In these days of a waning, warm summer, what would induce a man to cultivate what appears to be a large scented woolen scarf unraveling around his face and neck?
A trip to New Orleans to a beard promenade, of course.
Walter Cnare of Lake Mills wants to enter his foot-long orange beard at the National Beard and Moustache Championships Sept. 6-7. If the beard goes, so does he. To that end, he is soliciting votes in a Facebook contest to win a trip to the nationals. He plans on competing in the granddaddy of the 18 mustache and beard categories: Full Natural Beard.
His is a looker, sure to attract the most solicitous of whiskerinos (beard groupies, female). It is a flowing free spirit of a beard, a furry bib, with oiled, combed curls that are carefully tucked into his shirt at mealtime.
No one can doubt the dedication or ignore the good humor of Cnare and his bearded brethren in the Madison Beard Wearers Union Local 608, a club of facial-hairians that meets monthly at local bars, preferably and mostly at Mickey’s on the Near East Side.
The club has 80 people on its mailing list, no dues and few inhibitions when the topic of conversation is pogonotrophy, or beard-growing.

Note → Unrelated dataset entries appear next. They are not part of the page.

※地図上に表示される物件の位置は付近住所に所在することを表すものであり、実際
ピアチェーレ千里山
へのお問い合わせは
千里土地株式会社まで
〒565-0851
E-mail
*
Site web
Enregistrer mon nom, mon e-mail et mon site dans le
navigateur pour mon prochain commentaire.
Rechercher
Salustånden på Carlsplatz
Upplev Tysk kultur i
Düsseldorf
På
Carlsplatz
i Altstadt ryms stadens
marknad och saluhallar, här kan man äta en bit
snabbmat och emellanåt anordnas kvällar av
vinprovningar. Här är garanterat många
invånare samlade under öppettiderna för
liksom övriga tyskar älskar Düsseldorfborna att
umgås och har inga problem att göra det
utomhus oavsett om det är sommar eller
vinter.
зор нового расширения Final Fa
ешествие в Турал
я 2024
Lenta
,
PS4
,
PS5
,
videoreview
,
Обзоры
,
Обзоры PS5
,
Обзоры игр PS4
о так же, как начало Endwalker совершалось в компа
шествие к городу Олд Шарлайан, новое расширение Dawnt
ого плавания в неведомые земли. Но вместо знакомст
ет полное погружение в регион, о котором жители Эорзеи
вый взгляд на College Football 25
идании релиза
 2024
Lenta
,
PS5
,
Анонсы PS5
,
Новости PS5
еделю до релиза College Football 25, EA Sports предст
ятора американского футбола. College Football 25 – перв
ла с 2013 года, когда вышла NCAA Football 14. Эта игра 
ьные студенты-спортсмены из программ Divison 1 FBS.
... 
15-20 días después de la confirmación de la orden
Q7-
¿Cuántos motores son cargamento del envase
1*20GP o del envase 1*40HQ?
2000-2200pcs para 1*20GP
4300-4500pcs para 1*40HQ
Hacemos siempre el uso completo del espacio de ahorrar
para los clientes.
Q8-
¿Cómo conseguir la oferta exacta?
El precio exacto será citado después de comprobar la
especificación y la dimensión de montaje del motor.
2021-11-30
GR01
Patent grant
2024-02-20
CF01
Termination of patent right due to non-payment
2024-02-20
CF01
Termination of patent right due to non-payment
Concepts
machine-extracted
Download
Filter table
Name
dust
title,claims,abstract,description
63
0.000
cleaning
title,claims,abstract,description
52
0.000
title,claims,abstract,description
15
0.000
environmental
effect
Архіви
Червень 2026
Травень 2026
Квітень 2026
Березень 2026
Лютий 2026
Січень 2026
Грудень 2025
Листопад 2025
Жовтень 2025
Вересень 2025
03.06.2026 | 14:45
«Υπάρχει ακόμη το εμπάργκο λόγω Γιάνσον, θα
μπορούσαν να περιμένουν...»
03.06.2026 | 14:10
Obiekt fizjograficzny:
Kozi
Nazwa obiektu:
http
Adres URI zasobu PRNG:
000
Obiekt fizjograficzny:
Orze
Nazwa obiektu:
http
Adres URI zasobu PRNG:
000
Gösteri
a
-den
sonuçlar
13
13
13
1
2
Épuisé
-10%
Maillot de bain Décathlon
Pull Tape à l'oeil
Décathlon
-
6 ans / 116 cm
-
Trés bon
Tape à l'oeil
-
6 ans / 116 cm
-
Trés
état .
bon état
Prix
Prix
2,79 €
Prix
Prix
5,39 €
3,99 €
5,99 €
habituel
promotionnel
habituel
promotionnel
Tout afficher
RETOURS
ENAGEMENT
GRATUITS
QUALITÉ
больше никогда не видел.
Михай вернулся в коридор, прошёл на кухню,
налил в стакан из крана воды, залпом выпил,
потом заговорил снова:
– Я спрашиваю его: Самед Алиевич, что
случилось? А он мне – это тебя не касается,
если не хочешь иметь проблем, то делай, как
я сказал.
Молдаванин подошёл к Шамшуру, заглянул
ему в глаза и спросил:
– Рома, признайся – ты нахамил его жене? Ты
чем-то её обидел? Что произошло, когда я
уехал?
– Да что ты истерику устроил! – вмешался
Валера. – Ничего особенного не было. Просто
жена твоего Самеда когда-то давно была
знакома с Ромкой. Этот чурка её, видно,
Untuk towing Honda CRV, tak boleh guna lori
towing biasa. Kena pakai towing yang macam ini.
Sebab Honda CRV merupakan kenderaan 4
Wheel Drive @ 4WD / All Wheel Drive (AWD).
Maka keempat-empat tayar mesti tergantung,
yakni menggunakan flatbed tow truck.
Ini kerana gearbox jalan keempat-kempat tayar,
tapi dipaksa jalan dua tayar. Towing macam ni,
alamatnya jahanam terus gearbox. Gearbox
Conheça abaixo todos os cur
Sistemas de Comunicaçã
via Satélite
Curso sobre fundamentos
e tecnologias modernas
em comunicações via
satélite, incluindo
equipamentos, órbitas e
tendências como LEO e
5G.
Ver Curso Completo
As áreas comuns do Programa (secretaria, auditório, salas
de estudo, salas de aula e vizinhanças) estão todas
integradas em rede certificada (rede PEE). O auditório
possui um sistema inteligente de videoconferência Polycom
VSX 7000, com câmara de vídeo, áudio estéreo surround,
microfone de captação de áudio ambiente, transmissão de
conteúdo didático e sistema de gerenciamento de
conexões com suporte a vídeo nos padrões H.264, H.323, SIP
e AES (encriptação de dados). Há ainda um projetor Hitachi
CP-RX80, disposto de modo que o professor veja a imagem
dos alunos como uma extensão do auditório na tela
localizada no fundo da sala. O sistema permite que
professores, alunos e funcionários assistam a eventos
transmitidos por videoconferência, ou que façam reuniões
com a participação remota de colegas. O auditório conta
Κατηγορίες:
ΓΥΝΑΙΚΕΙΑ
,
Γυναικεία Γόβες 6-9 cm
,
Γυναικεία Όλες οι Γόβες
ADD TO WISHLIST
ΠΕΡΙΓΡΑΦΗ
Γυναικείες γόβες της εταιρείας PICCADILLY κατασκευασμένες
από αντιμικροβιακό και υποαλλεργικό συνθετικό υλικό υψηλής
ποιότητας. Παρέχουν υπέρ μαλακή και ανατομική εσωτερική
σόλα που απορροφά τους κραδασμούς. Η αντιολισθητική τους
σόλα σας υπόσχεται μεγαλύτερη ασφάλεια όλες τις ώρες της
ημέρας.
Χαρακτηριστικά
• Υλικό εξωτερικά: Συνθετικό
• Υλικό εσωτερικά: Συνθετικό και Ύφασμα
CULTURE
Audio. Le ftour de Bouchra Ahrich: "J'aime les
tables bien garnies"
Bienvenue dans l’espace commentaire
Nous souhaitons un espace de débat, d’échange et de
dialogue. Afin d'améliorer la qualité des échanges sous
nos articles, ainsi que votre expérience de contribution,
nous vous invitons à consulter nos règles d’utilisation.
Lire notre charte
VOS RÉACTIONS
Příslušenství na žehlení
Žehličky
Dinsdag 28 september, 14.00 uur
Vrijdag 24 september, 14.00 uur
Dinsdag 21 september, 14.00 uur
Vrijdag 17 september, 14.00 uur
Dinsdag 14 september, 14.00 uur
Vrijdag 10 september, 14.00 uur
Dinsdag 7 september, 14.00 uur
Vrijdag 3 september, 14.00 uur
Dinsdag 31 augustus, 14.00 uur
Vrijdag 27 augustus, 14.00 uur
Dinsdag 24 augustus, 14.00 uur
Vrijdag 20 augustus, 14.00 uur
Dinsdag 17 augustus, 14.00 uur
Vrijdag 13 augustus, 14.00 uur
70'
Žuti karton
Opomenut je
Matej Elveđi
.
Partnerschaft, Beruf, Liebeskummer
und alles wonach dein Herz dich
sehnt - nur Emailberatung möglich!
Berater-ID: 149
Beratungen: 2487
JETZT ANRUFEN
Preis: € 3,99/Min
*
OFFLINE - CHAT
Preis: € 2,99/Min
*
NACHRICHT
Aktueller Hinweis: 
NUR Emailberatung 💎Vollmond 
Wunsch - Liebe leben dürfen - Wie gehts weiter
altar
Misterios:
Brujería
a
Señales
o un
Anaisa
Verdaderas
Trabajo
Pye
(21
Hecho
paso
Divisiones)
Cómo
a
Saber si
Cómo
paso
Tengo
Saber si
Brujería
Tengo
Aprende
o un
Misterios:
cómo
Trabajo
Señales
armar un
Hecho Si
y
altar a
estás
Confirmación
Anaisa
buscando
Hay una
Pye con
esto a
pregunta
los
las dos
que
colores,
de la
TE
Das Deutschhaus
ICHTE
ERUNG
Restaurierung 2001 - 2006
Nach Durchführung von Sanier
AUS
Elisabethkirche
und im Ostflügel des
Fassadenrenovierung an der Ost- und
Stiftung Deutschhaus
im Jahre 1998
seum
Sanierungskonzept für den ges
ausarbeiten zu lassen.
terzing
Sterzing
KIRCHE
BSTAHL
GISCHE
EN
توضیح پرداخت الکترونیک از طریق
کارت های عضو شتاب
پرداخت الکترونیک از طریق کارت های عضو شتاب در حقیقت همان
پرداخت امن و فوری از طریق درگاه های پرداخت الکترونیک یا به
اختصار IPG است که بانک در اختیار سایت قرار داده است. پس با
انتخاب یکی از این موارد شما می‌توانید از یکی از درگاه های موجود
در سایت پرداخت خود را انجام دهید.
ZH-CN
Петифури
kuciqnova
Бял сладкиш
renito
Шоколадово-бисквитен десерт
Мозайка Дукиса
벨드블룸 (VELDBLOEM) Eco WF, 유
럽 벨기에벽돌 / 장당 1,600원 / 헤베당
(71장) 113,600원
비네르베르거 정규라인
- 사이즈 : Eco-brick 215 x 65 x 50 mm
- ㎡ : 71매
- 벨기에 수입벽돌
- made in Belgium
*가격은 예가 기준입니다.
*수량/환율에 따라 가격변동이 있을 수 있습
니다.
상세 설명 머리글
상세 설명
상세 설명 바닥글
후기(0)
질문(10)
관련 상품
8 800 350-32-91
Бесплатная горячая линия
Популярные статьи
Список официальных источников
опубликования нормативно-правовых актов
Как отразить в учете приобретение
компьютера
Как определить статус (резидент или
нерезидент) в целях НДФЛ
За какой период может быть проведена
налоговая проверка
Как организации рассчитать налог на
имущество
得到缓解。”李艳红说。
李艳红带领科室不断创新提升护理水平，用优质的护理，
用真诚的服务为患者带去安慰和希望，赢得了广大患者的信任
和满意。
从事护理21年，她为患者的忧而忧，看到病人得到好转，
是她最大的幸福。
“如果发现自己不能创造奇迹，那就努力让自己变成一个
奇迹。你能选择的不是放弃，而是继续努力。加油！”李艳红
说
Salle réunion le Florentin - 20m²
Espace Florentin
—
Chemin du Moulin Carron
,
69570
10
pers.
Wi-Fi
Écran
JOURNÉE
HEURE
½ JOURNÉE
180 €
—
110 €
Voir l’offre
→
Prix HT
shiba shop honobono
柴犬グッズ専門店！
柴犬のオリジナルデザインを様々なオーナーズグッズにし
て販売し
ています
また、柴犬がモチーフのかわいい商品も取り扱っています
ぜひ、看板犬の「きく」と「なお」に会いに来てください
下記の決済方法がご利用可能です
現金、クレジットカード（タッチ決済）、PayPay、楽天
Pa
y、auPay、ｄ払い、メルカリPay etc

There is a certain obscurity that club members cultivate along with self-effacing descriptions of their follicle fealty. Six members — among them, three full natural beards, a (Giuseppe) Verdi beard, a (Salvador) Dali mustache and a Musketeer partial beard — manned an information table at a recent Concert on the Square. They were soliciting from bearded strangers votes for Cnare and new members for the club. Their polite, full-frontal approach puzzled some, but a lot of beard-wearers nodded knowingly — and their spouses tugged at their elbows — as club members explained their dedication to growing a beard, drinking beer and choosing the right conditioner.
“Most people (at the concert) thought we were talking about ‘beers,’ not ‘beards,’” said Ryan Lamney, club president. (Full Natural.)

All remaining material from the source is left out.